冰凉湿滑的舌头舔在他的脖颈,让人发寒的低语响起。
“既然你的身体都恢复了,那……”
颜如玉这辈子都没发现自己的身手有那么灵活过,他居然在扭曲的拥抱中挣脱了出来,险之又险地滚在了墓碑边缘上,整个人差点没滚落下去。

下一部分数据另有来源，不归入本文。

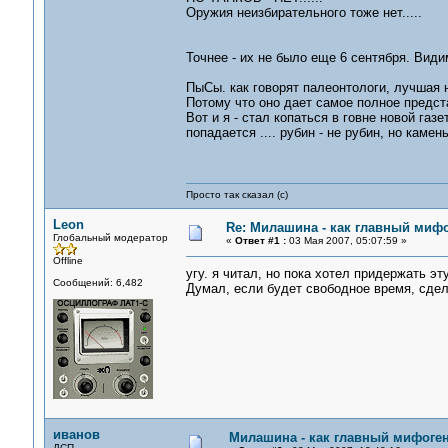
Оружия неизбирательного тоже нет.....
Точнее - их не было еще 6 сентября. Вид
ПыСы. как говорят палеонтологи, лучшая н
Потому что оно дает самое полное предст
Вот и я - стал копаться в говне новой газ
попадается .... рубин - не рубин, но каме
Просто так сказал (с)
Leon
Re: Милашина - как главный мифо
Глобальный модератор
«
Ответ #1 :
03 Мая 2007, 05:07:59 »
Offline
угу. я читал, но пока хотел придержать эт
Сообщений: 6,482
Думал, если будет свободное время, сде
иванов
Милашина - как главный мифоген
ДСП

颜如玉头皮发麻地对上白大佬阴冷的视线,脱口而出:“这是另外一码子事!”
白大佬慢吞吞地坐起身,若有所思地看着颜如玉:“你在为他守身如玉?”
我呸!
颜如玉脚趾抓地,不为别的就为这四个字,大佬你真的很有那种法制咖男主的范儿了,就那种强迫霸总渣渣的那款,他连忙摇头:“龙丘灵,我娘,她不是刚刚去世了吗?”
白大佬沉默了一会。
颜如玉刚刚放了会心,心道这句话对古人还是有点用的,便听到白大佬平静地说道:“可她不是要杀你,你待她也并无母子情,倒也不必。”
颜如玉:这很有必要!
他颤声说道:“可她毕竟是我娘……”
白大佬:“换个理由。”
那硬邦邦的态度,看来颜如玉的演技很糟糕。
颜如玉痛定思痛,痛苦万分,最终声如蚊蚋地说道:“你,咳,我记得,你的当年,修炼后,就那个一直不沾女色,那什么……”

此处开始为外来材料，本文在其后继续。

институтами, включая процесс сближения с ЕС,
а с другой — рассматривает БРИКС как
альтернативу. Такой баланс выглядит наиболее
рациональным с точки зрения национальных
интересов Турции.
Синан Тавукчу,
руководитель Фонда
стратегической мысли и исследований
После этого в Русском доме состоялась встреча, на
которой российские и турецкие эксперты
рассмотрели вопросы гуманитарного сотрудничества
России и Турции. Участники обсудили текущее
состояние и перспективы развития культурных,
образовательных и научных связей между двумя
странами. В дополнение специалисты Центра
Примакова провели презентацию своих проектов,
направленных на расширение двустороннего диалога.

白大佬不耐烦地屈指敲了敲墓碑,一下就将顶上给敲得开裂,“重点。”
“您还是雏儿不会做吧,那很痛!!”
颜如玉在死亡威胁下脱口而出。
颜如玉:草!
死了死了,他头也不回地跳下墓碑,还是摔死算了。
呜,大佬是你逼我的别搞我啊!
…
颜如玉昏昏转醒的时候,一身漆黑的黑大佬正站在边上,伸手摸着他的额头。
他下意识说道:“怎么了?”
黑大佬见他醒了,便温和地说道:“你甚少睡到这个时候,还以为你身体又不好了。”
颜如玉抓着额头温和的手,愣了愣才松开,然后爬了起来。期间脸色微变,像是扯到了什么地方,尴尬地又坐了下来。
“现在是什么时辰了?”他哑着声音问道。
还有点不自在。
黑大佬淡淡地说道:“晌午了。”
颜如玉怔愣了下,忽而说道:“碧落,还没有消息吗?”
黑大佬摇头:“颜辉派人来过一趟,颜虹、颜霁、颜竹都分别来过一次,颜霁和颜竹还在外面等着。”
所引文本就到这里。